Not to say that all Trump supporters appreciate the derogatory labels (“Sleepy Joe,” “Pocahontas,” “Mini Mike”), but one takeaway is impossible to rebut: There has been no GOP or Democratic party challenger who has hit upon an effective response to this favored Trump line of attack.
“Mini Mike” Bloomberg’s attempt to slap back — dismissing the president as a “clown” and the object of behind-the-back scorn by fellow New Yorkers — was about as effective as the former New York mayor’s presidential campaign.
4. Old Rule: Engage in Diplomatic Hypocrisy
I am not the first to make this observation, but I wish that I had been. It concerns the president’s propensity to not only be unguarded at times, but also to ignore the expected (and widely accepted) diplomatic hypocrisies that accompany public life at the highest level.
Numerous examples come to mind. The brutal murder of Saudi journalist Jamal Khashoggi? The president’s response focused on Saudi Arabia as a valued strategic partner — not the possible complicity of the Saudi government.
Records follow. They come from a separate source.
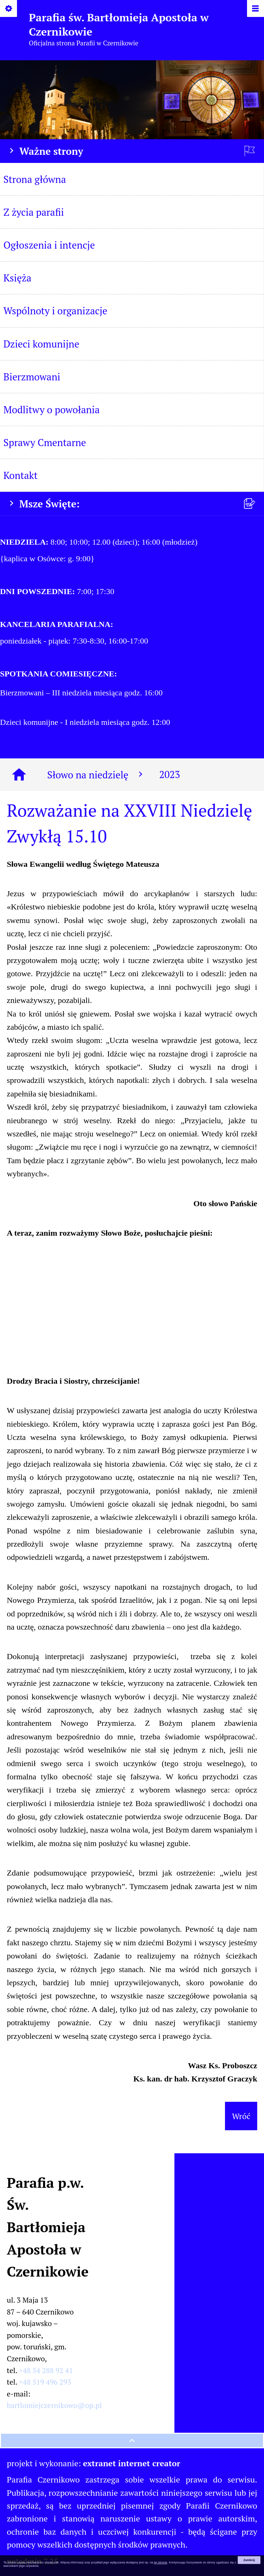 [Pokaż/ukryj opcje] (9, 9)
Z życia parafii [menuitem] (33, 212)
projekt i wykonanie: (93, 2463)
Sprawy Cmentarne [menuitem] (44, 442)
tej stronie (160, 2562)
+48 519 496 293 (45, 2382)
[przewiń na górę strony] (132, 2440)
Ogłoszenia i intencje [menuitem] (49, 244)
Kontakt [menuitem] (20, 475)
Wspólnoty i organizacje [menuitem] (55, 310)
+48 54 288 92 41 (46, 2370)
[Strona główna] (19, 774)
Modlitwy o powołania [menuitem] (51, 409)
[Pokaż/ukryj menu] (255, 9)
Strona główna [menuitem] (34, 179)
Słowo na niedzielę (96, 774)
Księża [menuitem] (17, 277)
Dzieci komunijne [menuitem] (41, 343)
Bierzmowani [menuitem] (31, 376)
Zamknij (249, 2560)
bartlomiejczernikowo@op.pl (54, 2405) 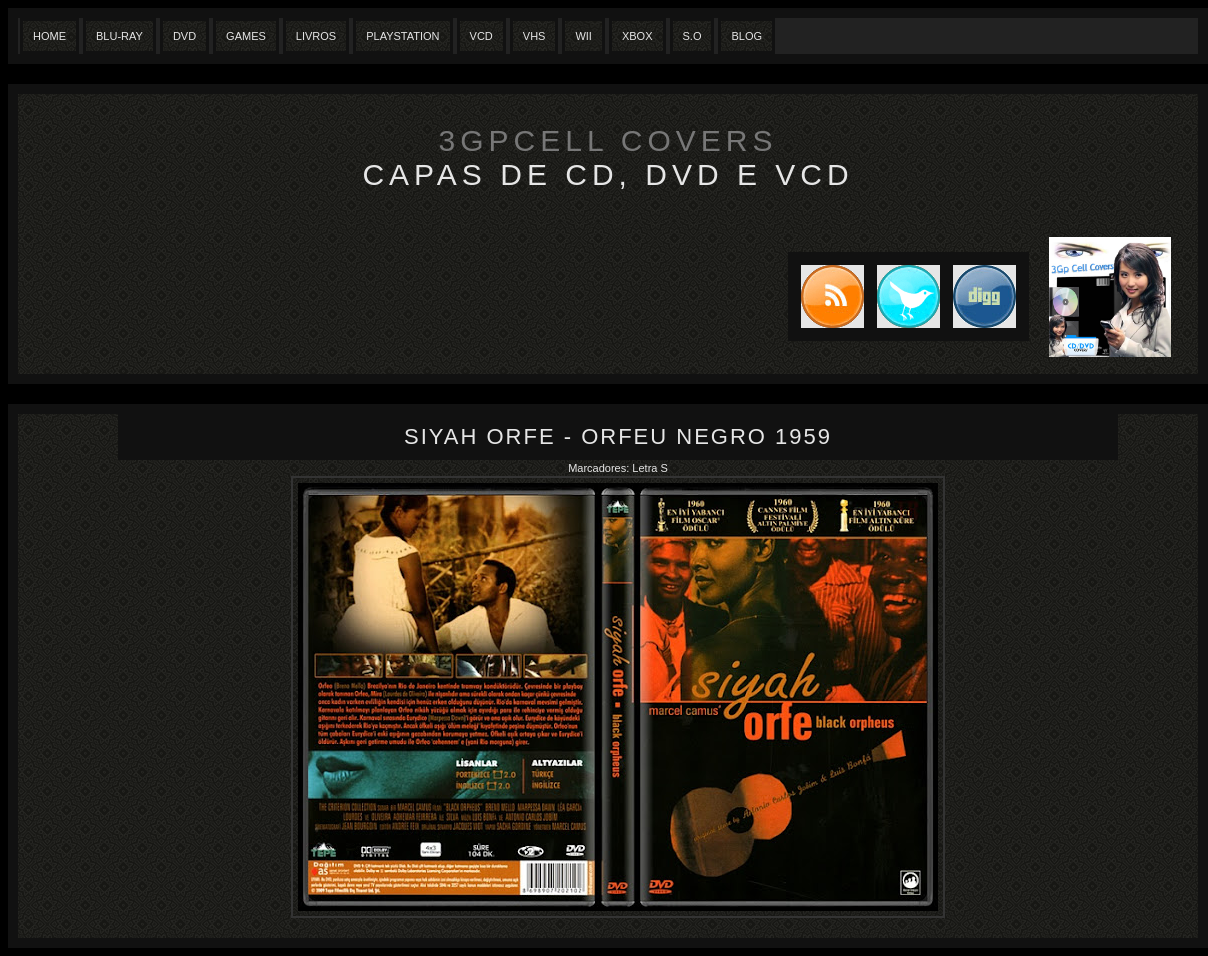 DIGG (984, 296)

George Stephanopoulos asking whether he would listen to a foreign government with “dirt” on a political opponent? The president answered that he would listen — not the safe or expected response for the average politician.
How to respond to the taunts and insults of an unstable North Korean dictator? Mr. Trump answers with taunts and insults of his own — not exactly the expected, kick-the-can-down-the-road diplomatic route followed by every other U.S. president.
5. Old Rule: Avoid Overexposure
Another old rule meant to protect a politician from too much public familiarity. A sensible rationale accompanies the admonition that “even popular politicians can wear out their welcome.”
Although some may see this guideline as particularly useful in the age of television and social media, it does not appear that anyone associated with the Trump administration is remotely familiar with it.
In other words, like it or not, the original presumption of the first Trump campaign, that Donald J. Trump himself would conduct relentless media messaging on a daily basis, has not changed. In Trump World there is simply no such thing as overexposure.
Reality check for media haters: There will be no change to this approach in the second term, either.
6. Old Rule: Stay on Message
What has been gospel for generations of political campaign managers is oxymoronic during the Trump era.
Whether the storyline of the day emanates from early morning tweets or an off-the-cuff response to a reporter’s question, there is no doubt that one man has daily set the day’s media narrative for the better part of four years.
Still, important messages can get trampled by less important ones, and then there is the occasional inconsistency that opposing media types never ignore.
But such obstacles are temporary, and, after all, tomorrow is another day — and another opportunity to reset the narrative. A nimble press operation, to say the least, is a necessity in this environment.
My last book was about the 2016 Trump campaign. It was entitled “Bet You Didn’t See That One Coming” — as true today as it was four years ago.